Evidemment, notre voyage ne serait pas le même si nous n’avions pas décidé de faire route commune avec les Renault (faites un tour sur leur blog, leur texte sur la Colombie est très complémentaire du nôtre : on dirait que c’est fait exprès) avec lesquels nous avons d’ores et déjà partagé quelques grands moments dont – le naturel revient vite au galop ! – cette mémorable soirée langoustes grillées au feu de bois – une grosse vingtaine à quatre, pour l’équivalent de 40 euros en tout, achetés par Pascal à un pêcheur sur un retour de footing au bord de la plage : qui dit mieux ? Nous y avons laissée notre dernière bouteille de vin blanc chilien : ça le valait bien !
Et clin d’oeil, ce 18 avril 2010, au nord de la péninsule de la Guajira, un peu le sud-lipez sur la côte caraïbéenne, nous sommes par conséquent à l’extrême-nord de l’Amérique du sud ! Ushuaïa en négatif en quelque sorte, mais 130 jours plus tard (déjà !) et avec 35° de plus au thermomètre.

Il me reste le temps, avant que vous ayez tous déserté, pour glisser une phrase, une seule, sur Cartagena, dans laquelle nous passons plusieurs jours pour préparer notre changement de continent, jusque au 25 avril 2010 : tout simplement la plus belle ville d’Amérique du sud ! Place aux images …
Pour conclure sur la Colombie : allez-y ! Le pays est très sûr pour les touristes – à condition de respecter certaines règles de conduite de base et d’avoir un peu de chance (note de Valérie : un couple d’amis s’est tout de même fait braquer sur la côte caraïbe, dans leur voiture, certes la nuit était tombée mais c’est aussi ça la Colombie et les colombiens le savent bien … je modère les propos de mon cher et tendre qui s’enthousiaste toujours aussi facilement !) comme dans toute l’Amérique Latine -, immense (nous y avons passé presque un mois et il nous a manqué au moins 3 semaines avec un bon rythme pour voir tous les endroits les plus importants), la population est adorable, détendue (les « Tranquilo » et « Mucho gusto » fusent à longueur de journée), heureuse et fière de faire découvrir son pays aux touristes qui font l’effort de venir malgré une image médiatique vraiment navrante et à des années lumières de la réalité – et les colombiens connaissent parfaitement l’état de leur image à l’étranger -, le tout en sortant quand même pas mal des sentiers battus du tourisme que nous avons fréquenté récemment au Pérou et en Equateur (sauf Cartagena, qui est déjà une destination touristique en soi).
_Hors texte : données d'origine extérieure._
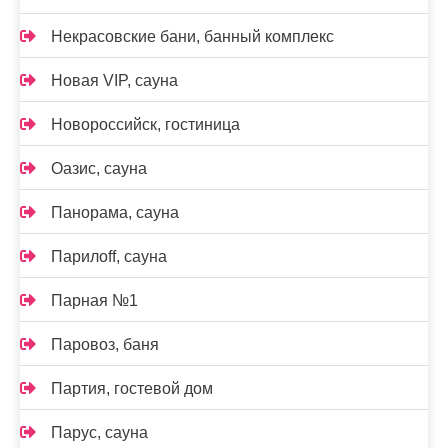
Некрасовские бани, банный комплекс
Новая VIP, сауна
Новороссийск, гостиница
Оазис, сауна
Панорама, сауна
Парилоff, сауна
Парная №1
Паровоз, баня
Партия, гостевой дом
Парус, сауна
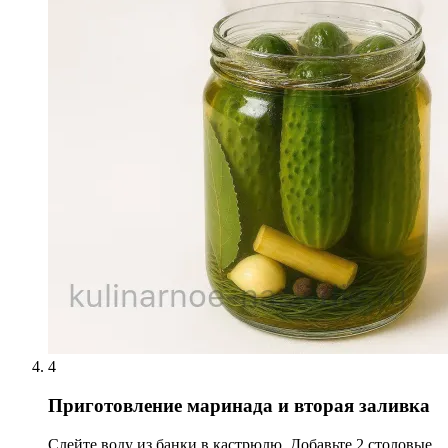
4
Приготовление маринада и вторая заливка
Слейте воду из банки в кастрюлю. Добавьте 2 столовые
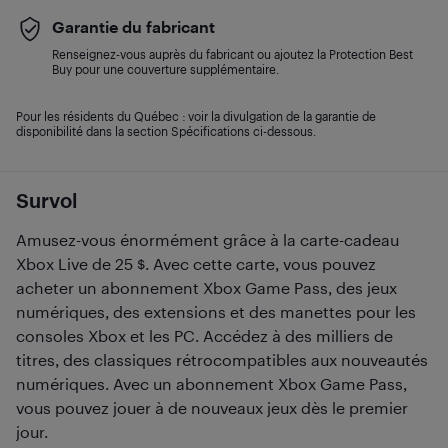
Garantie du fabricant
Renseignez-vous auprès du fabricant ou ajoutez la Protection Best
Buy pour une couverture supplémentaire.
Pour les résidents du Québec : voir la divulgation de la garantie de
disponibilité dans la section Spécifications ci-dessous.
Survol
Amusez-vous énormément grâce à la carte-cadeau
Xbox Live de 25 $. Avec cette carte, vous pouvez
acheter un abonnement Xbox Game Pass, des jeux
numériques, des extensions et des manettes pour les
consoles Xbox et les PC. Accédez à des milliers de
titres, des classiques rétrocompatibles aux nouveautés
numériques. Avec un abonnement Xbox Game Pass,
vous pouvez jouer à de nouveaux jeux dès le premier
jour.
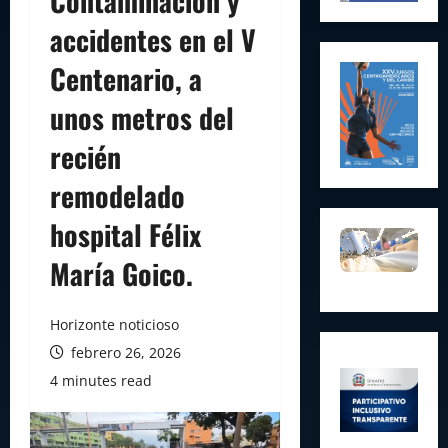
Contaminación y
accidentes en el V
Centenario, a
unos metros del
recién
remodelado
hospital Félix
María Goico.
Horizonte noticioso
febrero 26, 2026
4 minutes read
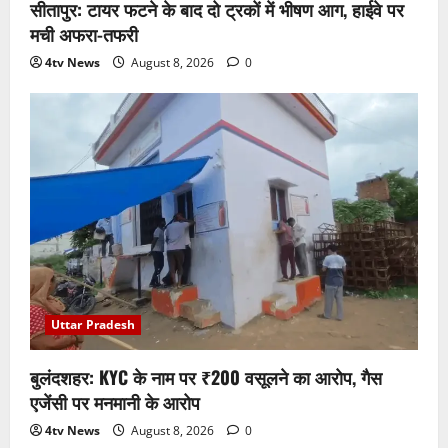
सीतापुर: टायर फटने के बाद दो ट्रकों में भीषण आग, हाईवे पर
मची अफरा-तफरी
4tv News
August 8, 2026
0
Uttar Pradesh
बुलंदशहर: KYC के नाम पर ₹200 वसूलने का आरोप, गैस
एजेंसी पर मनमानी के आरोप
4tv News
August 8, 2026
0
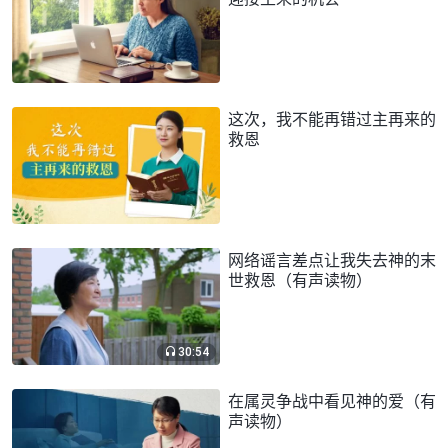
这次，我不能再错过主再来的
救恩
网络谣言差点让我失去神的末
世救恩（有声读物）
30:54
在属灵争战中看见神的爱（有
声读物）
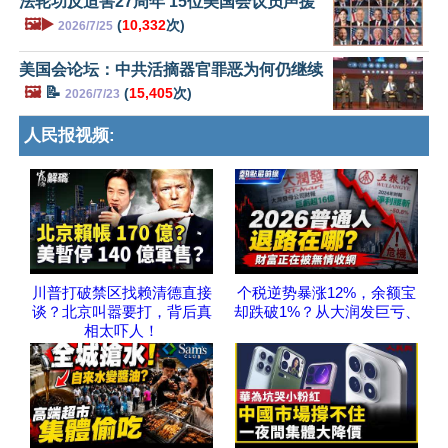
法轮功反迫害27周年 15位美国会议员声援
🖼️▶️
(
10,332
次)
2026/7/25
美国会论坛：中共活摘器官罪恶为何仍继续
🖼️
📝
(
15,405
次)
2026/7/23
人民报视频:
川普打破禁区找赖清德直接
个税逆势暴涨12%，余额宝
谈？北京叫嚣要打，背后真
却跌破1%？从大润发巨亏、
相太吓人！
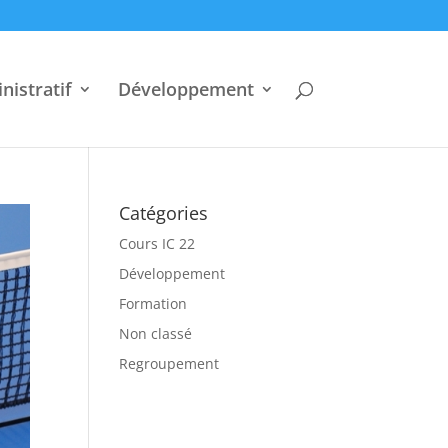
nistratif
Développement
Catégories
Cours IC 22
Développement
Formation
Non classé
Regroupement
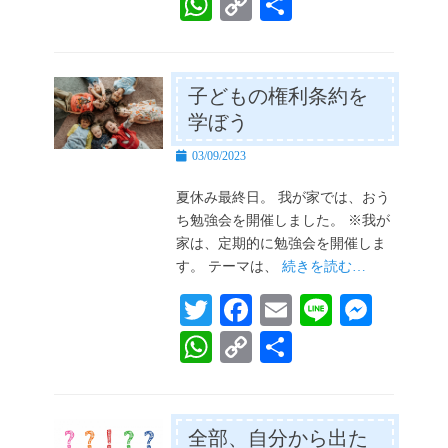
wi
ce
m
ne
es
W
C
共
tte
bo
ail
se
ha
op
有
r
ok
ng
ts
y
er
A
Li
子どもの権利条約を
学ぼう
pp
nk
投
03/09/2023
稿
日
夏休み最終日。 我が家では、おう
ち勉強会を開催しました。 ※我が
家は、定期的に勉強会を開催しま
す。 テーマは、
続きを読む…
T
Fa
E
Li
M
wi
ce
m
ne
es
W
C
共
tte
bo
ail
se
ha
op
有
r
ok
ng
ts
y
er
A
Li
全部、自分から出た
Article écrit le 13 mai 2010 dans la banlieue de la capitale San José du Costa Rica. Le tampicar sort brillamment d’un jour et demi de révision des 50000 kilomètres. A nous le nord-ouest du Costa Rica ! Et les retrouvailles avec les Renault, dont nous nous sommes séparés pour quelques journées pour notre pause mécanique. Un ennui en vue, cependant : bientôt, je ne pourrai plus écrire, je n’aurai plus de maté. Il faut importer ce truc en France. 🙂 Sinon, pour la suite de nos proses, vous n’aurez pas à être très patients : ils sont déjà sous presse ! Revenez vite …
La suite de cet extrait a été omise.